Star Trek is very light on the science. Most fellow Star Trek fans I know don't bank on FTL travel being possible. Those who do doubt it would be convenient, usually because hypothetical methods would involve the power output of at least a few suns. Star Trek is a fantasy franchise set in the future instead of a medieval Europe-y place.

I signed on during The Next Generation, so that's primarily what I think of when someone mentions Star Trek. I don't see it as an accurate prediction of how things will go. I see it as something to hope for: Humanism will take off, the shackles of superstition will be broken, science will save the day, and all sentient beings will be treated with dignity, whether they're animal, vegetable, or mineral. It's idealistic escapism for people like me.

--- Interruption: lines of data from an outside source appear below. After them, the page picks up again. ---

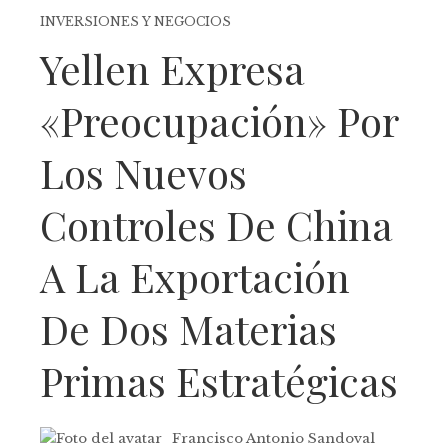
INVERSIONES Y NEGOCIOS
Yellen Expresa
«preocupación» Por
Los Nuevos
Controles De China
A La Exportación
De Dos Materias
Primas Estratégicas
Francisco Antonio Sandoval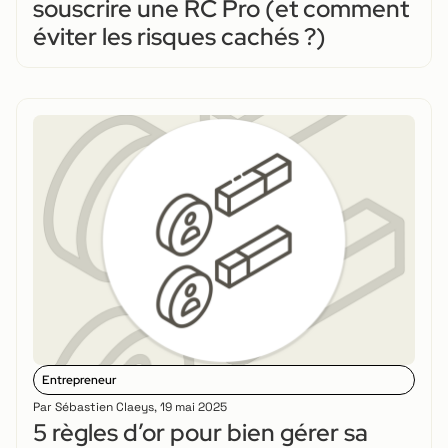
souscrire une RC Pro (et comment
éviter les risques cachés ?)
Entrepreneur
Par
Sébastien Claeys
,
19 mai 2025
5 règles d’or pour bien gérer sa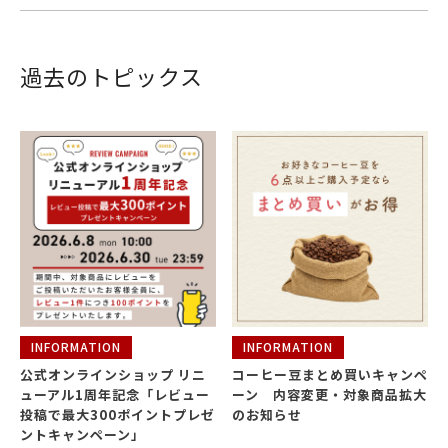
過去のトピックス
INFORMATION
INFORMATION
公式オンラインショップ リニ
コーヒー豆まとめ買いキャンペ
ューアル1周年記念「レビュー
ーン 内容変更・対象商品拡大
投稿で最大300ポイントプレゼ
のお知らせ
ントキャンペーン」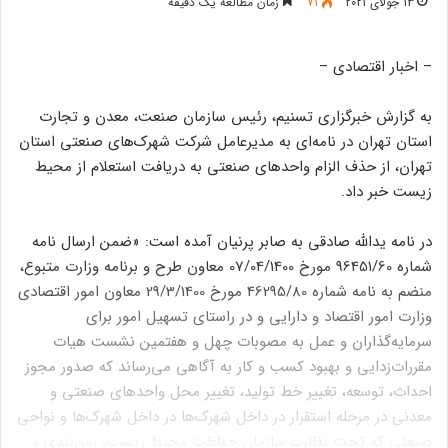
13 جولای 2021
71
زمان مطالعه یک دقیقه
– اخبار اقتصادی –
به گزارش خبرگزاری تسنیم، رئیس سازمان صنعت، معدن و تجارت
استان تهران در نامه‌ای به مدیرعامل شرکت شهرک‌های صنعتی استان
تهران، از حذف الزام واحدهای صنعتی به دریافت استعلام از محیط
زیست خبر داد.
در نامه یدالله صادقی به صابر پرنیان آمده است: «ضمن ارسال نامه
شماره 96451/60 مورخ 07/04/1400 معاون طرح و برنامه وزارت متبوع،
منضم به نامه شماره 46295/80 مورخ 29/3/1400 معاون امور اقتصادی
وزارت امور اقتصاد و دارایی و در راستای تسهیل امور برای
سرمایه‌گذاران و عمل به مصوبات چهل و هفتمین نشست هیات
مقررات‌زدایی و بهبود کسب و کار به آگاهی می‌رساند که صدور مجوز
احداث، توسعه، تغییر خط تولید، تغییر محل واحدهای صنعتی و
معدنی در مرحله استقرار در داخل شهرک‌ها در داخل شهرک‌ها و نواحی
صنعتی که تحت نظارت سازمان حفاظت محیط زیست، زون‌بندی و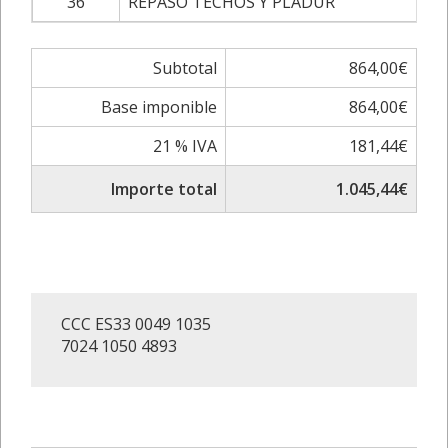
36
REPASO TECHOS Y PLADUR
Subtotal
864,00€
Base imponible
864,00€
21 % IVA
181,44€
Importe total
1.045,44€
CCC ES33 0049 1035
7024 1050 4893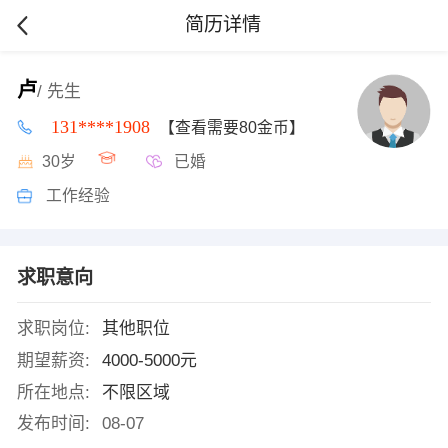
简历详情
卢
/ 先生
131****1908
【查看需要80金币】
30岁
已婚
工作经验
求职意向
求职岗位:
其他职位
期望薪资:
4000-5000元
所在地点:
不限区域
发布时间:
08-07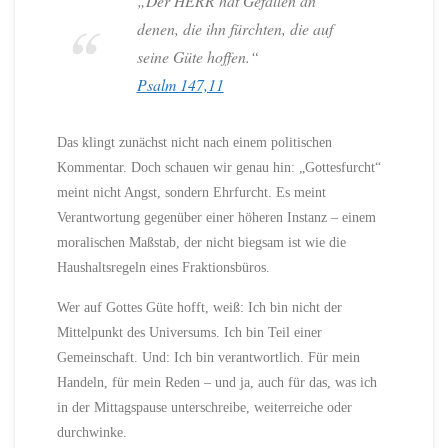
„Der HERR hat Gefallen an
denen, die ihn fürchten, die auf
seine Güte hoffen.“
Psalm 147,11
Das klingt zunächst nicht nach einem politischen
Kommentar. Doch schauen wir genau hin: „Gottesfurcht“
meint nicht Angst, sondern Ehrfurcht. Es meint
Verantwortung gegenüber einer höheren Instanz – einem
moralischen Maßstab, der nicht biegsam ist wie die
Haushaltsregeln eines Fraktionsbüros.
Wer auf Gottes Güte hofft, weiß: Ich bin nicht der
Mittelpunkt des Universums. Ich bin Teil einer
Gemeinschaft. Und: Ich bin verantwortlich. Für mein
Handeln, für mein Reden – und ja, auch für das, was ich
in der Mittagspause unterschreibe, weiterreiche oder
durchwinke.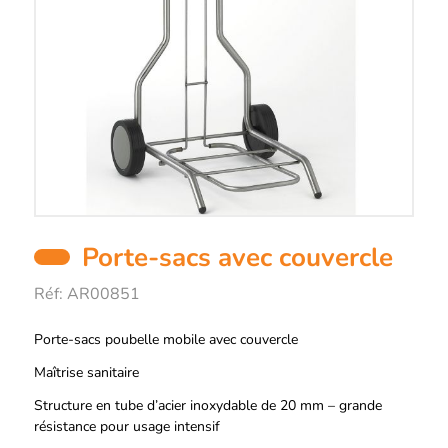
Porte-sacs avec couvercle
Réf:
AR00851
Description
Porte-sacs poubelle mobile avec couvercle
Maîtrise sanitaire
Structure en tube d’acier inoxydable de 20 mm – grande
résistance pour usage intensif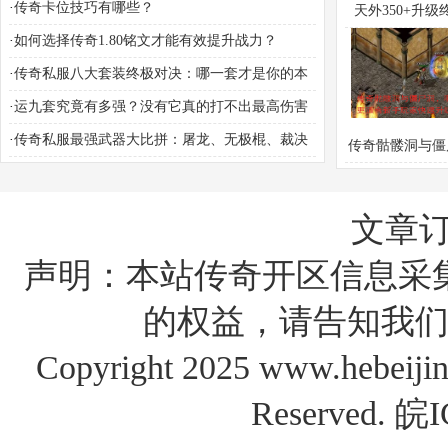
·
传奇卡位技巧有哪些？
天外350+升级
·
如何选择传奇1.80铭文才能有效提升战力？
南：哪里刷怪
·
传奇私服八大套装终极对决：哪一套才是你的本
命神装？
·
运九套究竟有多强？没有它真的打不出最高伤害
吗？
·
传奇私服最强武器大比拼：屠龙、无极棍、裁决
传奇骷髅洞与僵
谁主沉浮？
哪个更适合新手
速升级？
文章
声明：本站传奇开区信息采
的权益，请告知我们
Copyright 2025 www.hebe
Reserved.
皖I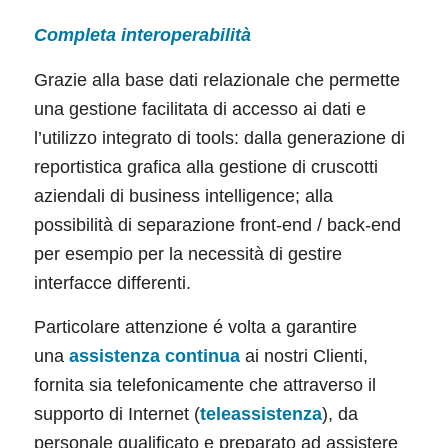
Completa interoperabilità
Grazie alla base dati relazionale che permette
una gestione facilitata di accesso ai dati e
l’utilizzo integrato di tools: dalla generazione di
reportistica grafica alla gestione di cruscotti
aziendali di business intelligence; alla
possibilità di separazione front-end / back-end
per esempio per la necessità di gestire
interfacce differenti.
Particolare attenzione é volta a garantire
una
assistenza continua
ai nostri Clienti,
fornita sia telefonicamente che attraverso il
supporto di Internet (
teleassistenza
), da
personale qualificato e preparato ad assistere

As for the "becoming gods" thing: Many, many episodes dealt with the Enterprise crew being powerful and resisting the temptation to just bully the local undeveloped planet into cooperating or forcing cultural change. Many episodes (most noticeably to me in the original series) had the crew helpless in the face of the week's sufficiently advanced alien and having to rely on guile. Of course, though, one minor point of annoyance is the lack of transhumanism. But the sheer amount of power is usually irrelevant to the story. I imagine it'd be easy to rewrite a lot of episodes with the Enterprise being a seagoing ship and replacing "planets" with "islands" and so forth. Having spaceships flinging glowing balls and beams at each other does tend to set a different visual tone, though. Anyway, I don't take the different levels of power to be a prediction: It's analogical for different moral dilemmas. I highly doubt we'll ever cram suns worth of energy in convenient packages. Besides, you could argue we're what primitive people would call "gods." That's more an argument for the lack of imagination that comes with ignorance.

In our current world, where woo reigns in politics, people like me need morale boosters like Star Trek. If we can imagine something like that show, maybe, just maybe we'll be able to achieve something like that. But then I bump into Creationists who claim ice is magnetic, and my cynicism returns.

2 comments:

King of Ferrets said...

From what little I understand of relativity, it might be that if FTL travel were possible, it would basically be a time machine and take you back in time. I'm not entirely sure how one would stop, though. Maybe it would just rewind to where the machine was going lightspeed.

Anonymous said...

The thing you always have to remember about science fiction is that it's fiction first, and science very much second (if at all). But then I'm a massive Farscape fan... (Speaking of which...)

Relativity rules out FTL for anything with mass. Of course, it's possible that relativity is wrong, or not the whole story. (Well, actually, we know it's wrong. The question is whether it's wrong enough that FTL is actually possible - the answer being "probably not". Which sucks.)

Trek is a nice enough fantasy provided you don't examine it too closely. For really convincing (trans)humanist fantasy fiction, I much prefer Ian M. Banks Culture novels.